» BRIEF
Show each line of the data below in which "Эола" occurs.

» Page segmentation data
___

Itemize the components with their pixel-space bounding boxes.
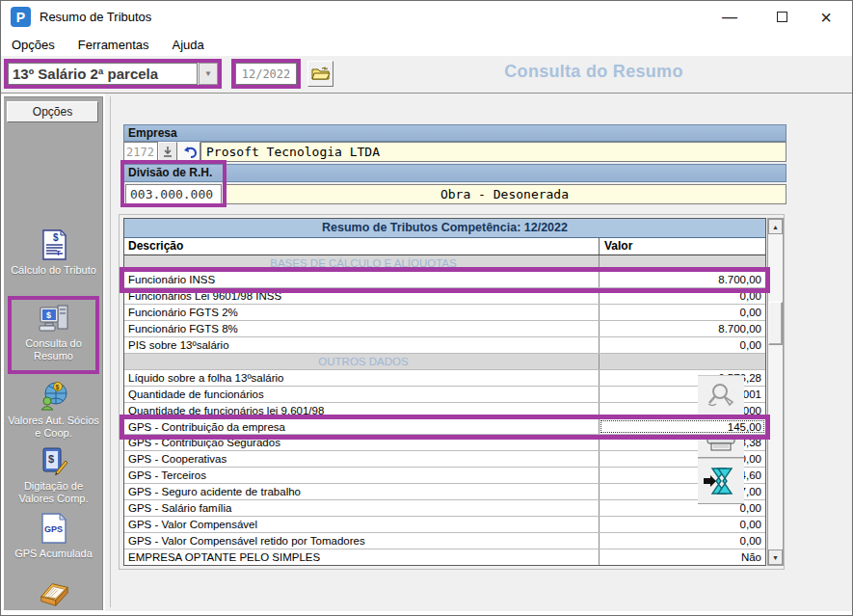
tax-table: Resumo de Tributos Competência: 12/2022 …: [123, 218, 766, 566]
maximize-icon: [777, 12, 787, 22]
table-section-row: OUTROS DADOS: [124, 354, 765, 370]
row-description: Quantidade de funcionários lei 9.601/98: [124, 403, 600, 418]
row-value[interactable]: 0,00: [600, 288, 765, 304]
arrow-down-bar-icon: [163, 147, 173, 157]
menu-ferramentas[interactable]: Ferramentas: [78, 38, 149, 52]
row-value[interactable]: 0,00: [600, 517, 765, 532]
titlebar: P Resumo de Tributos — ×: [1, 1, 852, 33]
preview-button[interactable]: [698, 375, 744, 415]
sidebar-header-button[interactable]: Opções: [7, 101, 98, 122]
undo-arrow-icon: [183, 147, 197, 158]
app-window: P Resumo de Tributos — × Opções Ferramen…: [0, 0, 853, 616]
sidebar-item-label: Digitação de Valores Comp.: [8, 480, 100, 505]
undo-button[interactable]: [178, 142, 200, 162]
divisao-name-field[interactable]: Obra - Desonerada: [223, 184, 786, 204]
table-header-row: Descrição Valor: [124, 238, 765, 255]
row-value[interactable]: 0,00: [600, 305, 765, 320]
svg-text:$: $: [48, 453, 54, 465]
menu-ajuda[interactable]: Ajuda: [173, 38, 204, 52]
screen-title: Consulta do Resumo: [415, 62, 772, 82]
table-row[interactable]: Quantidade de funcionários000001: [124, 387, 765, 403]
table-row[interactable]: Quantidade de funcionários lei 9.601/980…: [124, 403, 765, 419]
close-button[interactable]: ×: [806, 1, 846, 33]
empresa-name-field[interactable]: Prosoft Tecnologia LTDA: [200, 142, 786, 162]
row-description: GPS - Valor Compensável: [124, 517, 600, 532]
table-section-row: BASES DE CÁLCULO E ALÍQUOTAS: [124, 255, 765, 272]
open-folder-icon: [311, 67, 331, 81]
svg-text:$: $: [55, 384, 59, 391]
table-row[interactable]: Funcionário INSS8.700,00: [124, 272, 765, 288]
row-description: Funcionário FGTS 2%: [124, 305, 600, 320]
table-row[interactable]: GPS - Valor Compensável retido por Tomad…: [124, 533, 765, 549]
competence-annotation-box: 12/2022: [231, 59, 301, 89]
sidebar-item-label: GPS Acumulada: [8, 548, 100, 560]
chevron-down-icon[interactable]: ▼: [199, 63, 218, 85]
svg-text:$: $: [46, 310, 51, 320]
divisao-code-field[interactable]: 003.000.000: [125, 184, 222, 204]
scrollbar-thumb[interactable]: [768, 302, 783, 345]
sidebar-item-digitacao-valores[interactable]: $ Digitação de Valores Comp.: [4, 444, 103, 505]
row-value[interactable]: 0,00: [600, 533, 765, 549]
svg-text:GPS: GPS: [44, 524, 63, 534]
scroll-down-icon[interactable]: ▼: [768, 549, 783, 565]
tax-table-rows: BASES DE CÁLCULO E ALÍQUOTASFuncionário …: [124, 255, 765, 565]
row-description: BASES DE CÁLCULO E ALÍQUOTAS: [124, 255, 600, 271]
export-excel-button[interactable]: [698, 458, 744, 504]
row-description: Quantidade de funcionários: [124, 387, 600, 402]
row-description: GPS - Valor Compensável retido por Tomad…: [124, 533, 600, 549]
toolbar: 13º Salário 2ª parcela ▼ 12/2022 Consult…: [1, 56, 852, 94]
empresa-label: Empresa: [128, 126, 177, 140]
row-description: Líquido sobre a folha 13ºsalário: [124, 370, 600, 386]
sidebar-item-calculo-do-tributo[interactable]: $ T Cálculo do Tributo: [4, 228, 103, 277]
divisao-section-header: Divisão de R.H.: [123, 164, 786, 182]
table-row[interactable]: GPS - Cooperativas0,00: [124, 451, 765, 468]
open-button[interactable]: [307, 61, 333, 87]
table-row[interactable]: GPS - Contribuição Segurados828,38: [124, 435, 765, 451]
menu-opcoes[interactable]: Opções: [12, 38, 55, 52]
row-description: PIS sobre 13ºsalário: [124, 337, 600, 353]
empresa-section-header: Empresa: [123, 124, 786, 142]
row-description: EMPRESA OPTANTE PELO SIMPLES: [124, 549, 600, 565]
period-combobox[interactable]: 13º Salário 2ª parcela: [8, 63, 198, 85]
row-value[interactable]: 145,00: [600, 419, 765, 435]
period-annotation-box: 13º Salário 2ª parcela ▼: [4, 59, 222, 89]
table-row[interactable]: Líquido sobre a folha 13ºsalário6.576,28: [124, 370, 765, 387]
minimize-button[interactable]: —: [709, 1, 750, 33]
table-row[interactable]: GPS - Valor Compensável0,00: [124, 517, 765, 533]
row-value[interactable]: 8.700,00: [600, 272, 765, 287]
table-row[interactable]: PIS sobre 13ºsalário0,00: [124, 337, 765, 354]
sidebar-item-valores-aut[interactable]: $ Valores Aut. Sócios e Coop.: [4, 379, 103, 440]
computer-dollar-icon: $: [38, 302, 70, 335]
table-row[interactable]: GPS - Salário família0,00: [124, 500, 765, 517]
row-description: Funcionário INSS: [124, 272, 600, 287]
row-value[interactable]: 0,00: [600, 337, 765, 353]
table-row[interactable]: GPS - Seguro acidente de trabalho87,00: [124, 484, 765, 500]
row-value[interactable]: 8.700,00: [600, 321, 765, 336]
table-row[interactable]: Funcionários Lei 9601/98 INSS0,00: [124, 288, 765, 305]
row-description: GPS - Terceiros: [124, 468, 600, 483]
competence-input[interactable]: 12/2022: [235, 63, 297, 85]
table-row[interactable]: Funcionário FGTS 2%0,00: [124, 305, 765, 321]
table-row[interactable]: EMPRESA OPTANTE PELO SIMPLESNão: [124, 549, 765, 565]
row-description: Funcionários Lei 9601/98 INSS: [124, 288, 600, 304]
scroll-up-icon[interactable]: ▲: [768, 219, 783, 234]
sidebar-item-digitacao-faturamento[interactable]: Digitação de Faturamento: [4, 577, 103, 616]
lookup-button[interactable]: [158, 142, 177, 162]
table-row[interactable]: GPS - Contribuição da empresa145,00: [124, 419, 765, 436]
sidebar-item-label: Cálculo do Tributo: [8, 264, 100, 277]
ledger-pen-icon: $: [38, 444, 70, 477]
sidebar-item-consulta-do-resumo[interactable]: $ Consulta do Resumo: [4, 302, 103, 362]
column-header-valor[interactable]: Valor: [600, 238, 765, 254]
table-scrollbar[interactable]: ▲ ▼: [767, 218, 784, 566]
column-header-descricao[interactable]: Descrição: [124, 238, 600, 254]
divisao-label: Divisão de R.H.: [128, 166, 212, 179]
row-description: GPS - Seguro acidente de trabalho: [124, 484, 600, 499]
empresa-code-field[interactable]: 2172: [123, 142, 158, 162]
tax-calc-document-icon: $ T: [38, 228, 70, 261]
table-row[interactable]: Funcionário FGTS 8%8.700,00: [124, 321, 765, 337]
maximize-button[interactable]: [761, 1, 802, 33]
row-value[interactable]: Não: [600, 549, 765, 565]
sidebar-item-gps-acumulada[interactable]: GPS GPS Acumulada: [4, 512, 103, 560]
tax-table-panel: Resumo de Tributos Competência: 12/2022 …: [119, 214, 785, 570]
table-row[interactable]: GPS - Terceiros504,60: [124, 468, 765, 484]
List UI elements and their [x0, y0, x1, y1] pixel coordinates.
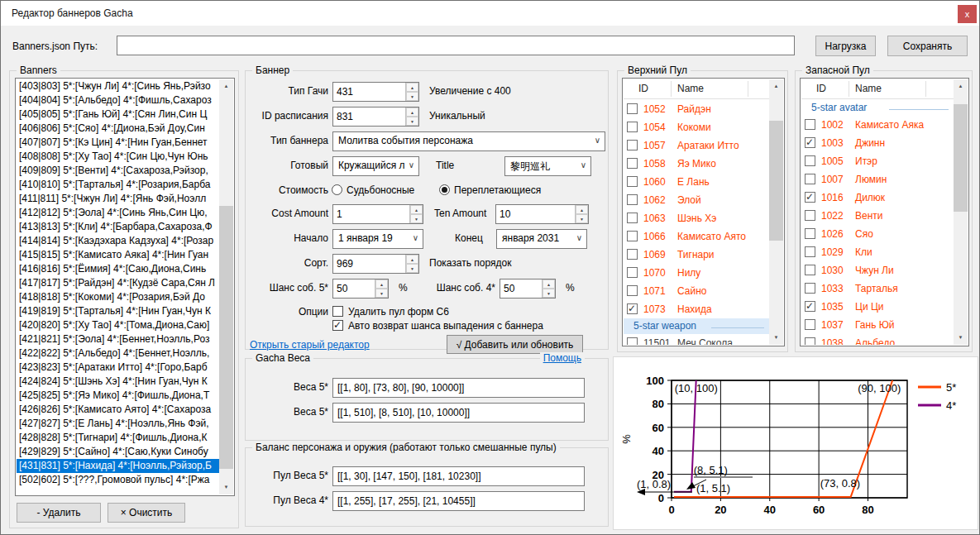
banner-list-item[interactable]: [502|602] 5*:[???,Громовой пульс] 4*:[Рж…	[17, 473, 219, 487]
banner-list-item[interactable]: [410|810] 5*:[Тарталья] 4*:[Розария,Барб…	[17, 178, 219, 192]
pool-row[interactable]: 1003Джинн	[801, 134, 954, 152]
scrollbar-thumb[interactable]	[769, 121, 783, 241]
pool-row[interactable]: 1007Люмин	[801, 170, 954, 189]
banner-list-item[interactable]: [427|827] 5*:[Е Лань] 4*:[Ноэлль,Янь Фэй…	[17, 417, 219, 431]
chance4-input[interactable]	[500, 279, 542, 298]
column-header-name[interactable]: Name	[855, 83, 882, 94]
pool-row-checkbox[interactable]	[805, 246, 815, 257]
pool-row-checkbox[interactable]	[627, 285, 638, 296]
banner-list-item[interactable]: [408|808] 5*:[Ху Тао] 4*:[Син Цю,Чун Юнь	[17, 150, 219, 164]
banner-list-item[interactable]: [414|814] 5*:[Каэдэхара Кадзуха] 4*:[Роз…	[17, 234, 219, 248]
pool-row-checkbox[interactable]	[627, 267, 638, 278]
end-date-select[interactable]: января 2031 ∨	[496, 229, 587, 249]
pool-row-checkbox[interactable]	[805, 119, 815, 130]
pool-row[interactable]: 1038Альбедо	[801, 334, 954, 345]
chance5-input[interactable]	[333, 279, 375, 298]
gacha-type-input[interactable]	[333, 83, 405, 101]
banner-list-item[interactable]: [429|829] 5*:[Сайно] 4*:[Саю,Куки Синобу	[17, 445, 219, 459]
pool-row-checkbox[interactable]	[627, 249, 638, 260]
clear-banners-button[interactable]: × Очистить	[108, 503, 185, 523]
banner-list-item[interactable]: [420|820] 5*:[Ху Тао] 4*:[Тома,Диона,Саю…	[17, 318, 219, 332]
pool-row[interactable]: 1054Кокоми	[624, 118, 769, 136]
pool-row[interactable]: 1069Тигнари	[624, 246, 769, 264]
pool-row-checkbox[interactable]	[805, 192, 815, 203]
open-old-editor-link[interactable]: Открыть старый редактор	[250, 339, 370, 351]
banner-list-item[interactable]: [426|826] 5*:[Камисато Аято] 4*:[Сахароз…	[17, 403, 219, 417]
upper-pool-scrollbar[interactable]: ▲ ▼	[769, 79, 783, 345]
banner-list-item[interactable]: [417|817] 5*:[Райдэн] 4*:[Кудзё Сара,Сян…	[17, 276, 219, 290]
title-select[interactable]: 黎明巡礼 ∨	[504, 156, 591, 176]
pool-row-checkbox[interactable]	[627, 194, 638, 205]
spin-up-icon[interactable]: ▲	[410, 205, 423, 214]
scroll-down-icon[interactable]: ▼	[769, 331, 783, 345]
scroll-down-icon[interactable]: ▼	[954, 331, 968, 345]
banner-list-item[interactable]: [413|813] 5*:[Кли] 4*:[Барбара,Сахароза,…	[17, 220, 219, 234]
cost-fateful-radio[interactable]	[332, 184, 342, 195]
ten-amount-input[interactable]	[496, 205, 575, 223]
pool-row-checkbox[interactable]	[627, 213, 638, 223]
pool-weights5-input[interactable]	[332, 466, 585, 486]
banner-list-item[interactable]: [412|812] 5*:[Эола] 4*:[Синь Янь,Син Цю,	[17, 206, 219, 220]
column-header-id[interactable]: ID	[638, 83, 648, 94]
spin-up-icon[interactable]: ▲	[406, 255, 418, 264]
banner-list-item[interactable]: [415|815] 5*:[Камисато Аяка] 4*:[Нин Гуа…	[17, 248, 219, 262]
spin-up-icon[interactable]: ▲	[543, 279, 555, 289]
pool-row-checkbox[interactable]	[805, 301, 815, 312]
banner-list-item[interactable]: [409|809] 5*:[Венти] 4*:[Сахароза,Рэйзор…	[17, 164, 219, 178]
pool-row[interactable]: 1037Гань Юй	[801, 316, 954, 334]
scrollbar-thumb[interactable]	[954, 104, 968, 212]
banner-list-item[interactable]: [411|811] 5*:[Чжун Ли] 4*:[Янь Фэй,Ноэлл	[17, 192, 219, 206]
reserve-pool-scrollbar[interactable]: ▲ ▼	[954, 79, 968, 345]
banner-list-item[interactable]: [403|803] 5*:[Чжун Ли] 4*:[Синь Янь,Рэйз…	[17, 79, 219, 93]
scroll-down-icon[interactable]: ▼	[219, 480, 233, 494]
column-header-id[interactable]: ID	[816, 83, 826, 94]
pool-row-checkbox[interactable]	[805, 319, 815, 330]
banner-type-select[interactable]: Молитва события персонажа ∨	[332, 131, 605, 151]
pool-row[interactable]: 1016Дилюк	[801, 189, 954, 207]
pool-row-checkbox[interactable]	[805, 283, 815, 294]
spin-up-icon[interactable]: ▲	[576, 205, 588, 214]
pool-row[interactable]: 1029Кли	[801, 243, 954, 261]
scroll-up-icon[interactable]: ▲	[219, 79, 233, 93]
spin-down-icon[interactable]: ▼	[406, 264, 418, 273]
pool-row-checkbox[interactable]	[805, 337, 815, 345]
begin-date-select[interactable]: 1 января 19 ∨	[332, 229, 423, 249]
pool-row[interactable]: 1005Итэр	[801, 152, 954, 170]
spin-down-icon[interactable]: ▼	[543, 289, 555, 298]
pool-row[interactable]: 1057Аратаки Итто	[624, 136, 769, 155]
banner-list-item[interactable]: [405|805] 5*:[Гань Юй] 4*:[Сян Лин,Син Ц	[17, 107, 219, 122]
save-button[interactable]: Сохранять	[887, 36, 968, 56]
spin-up-icon[interactable]: ▲	[406, 107, 418, 117]
banner-list-item[interactable]: [424|824] 5*:[Шэнь Хэ] 4*:[Нин Гуан,Чун …	[17, 375, 219, 389]
pool-row[interactable]: 1071Сайно	[624, 282, 769, 300]
pool-row-checkbox[interactable]	[627, 231, 638, 241]
banner-list-item[interactable]: [425|825] 5*:[Яэ Мико] 4*:[Фишль,Диона,Т	[17, 389, 219, 403]
spin-down-icon[interactable]: ▼	[410, 214, 423, 223]
pool-row[interactable]: 1002Камисато Аяка	[801, 116, 954, 134]
pool-row-checkbox[interactable]	[805, 265, 815, 275]
banner-list-item[interactable]: [421|821] 5*:[Эола] 4*:[Беннет,Ноэлль,Ро…	[17, 332, 219, 346]
pool-row[interactable]: 1070Нилу	[624, 264, 769, 282]
load-button[interactable]: Нагрузка	[815, 36, 876, 56]
weights4-input[interactable]	[332, 403, 585, 423]
weights5-input[interactable]	[332, 378, 585, 398]
sort-input[interactable]	[333, 255, 405, 273]
pool-row-checkbox[interactable]	[627, 122, 638, 132]
banner-list-item[interactable]: [407|807] 5*:[Кэ Цин] 4*:[Нин Гуан,Бенне…	[17, 136, 219, 150]
pool-row[interactable]: 1058Яэ Мико	[624, 155, 769, 173]
pool-weights4-input[interactable]	[332, 491, 585, 511]
scrollbar-thumb[interactable]	[219, 206, 233, 469]
banner-list-item[interactable]: [431|831] 5*:[Нахида] 4*:[Ноэлль,Рэйзор,…	[17, 459, 219, 473]
schedule-id-input[interactable]	[333, 107, 405, 126]
cost-intertwined-radio[interactable]	[439, 184, 450, 195]
option-auto-return-checkbox[interactable]	[332, 320, 343, 331]
scroll-up-icon[interactable]: ▲	[954, 79, 968, 93]
pool-row-checkbox[interactable]	[805, 137, 815, 148]
path-input[interactable]	[117, 36, 795, 55]
cost-amount-input[interactable]	[333, 205, 409, 223]
pool-row[interactable]: 1026Сяо	[801, 225, 954, 243]
delete-banner-button[interactable]: - Удалить	[17, 503, 101, 523]
pool-row[interactable]: 1052Райдэн	[624, 100, 769, 118]
banner-list-item[interactable]: [428|828] 5*:[Тигнари] 4*:[Фишль,Диона,К	[17, 431, 219, 445]
spin-up-icon[interactable]: ▲	[406, 83, 418, 92]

___

» YOUR SOLUTION
banner-list-item[interactable]: [412|812] 5*:[Эола] 4*:[Синь Янь,Син Цю,	[17, 206, 219, 220]
banner-list-item[interactable]: [421|821] 5*:[Эола] 4*:[Беннет,Ноэлль,Ро…	[17, 332, 219, 346]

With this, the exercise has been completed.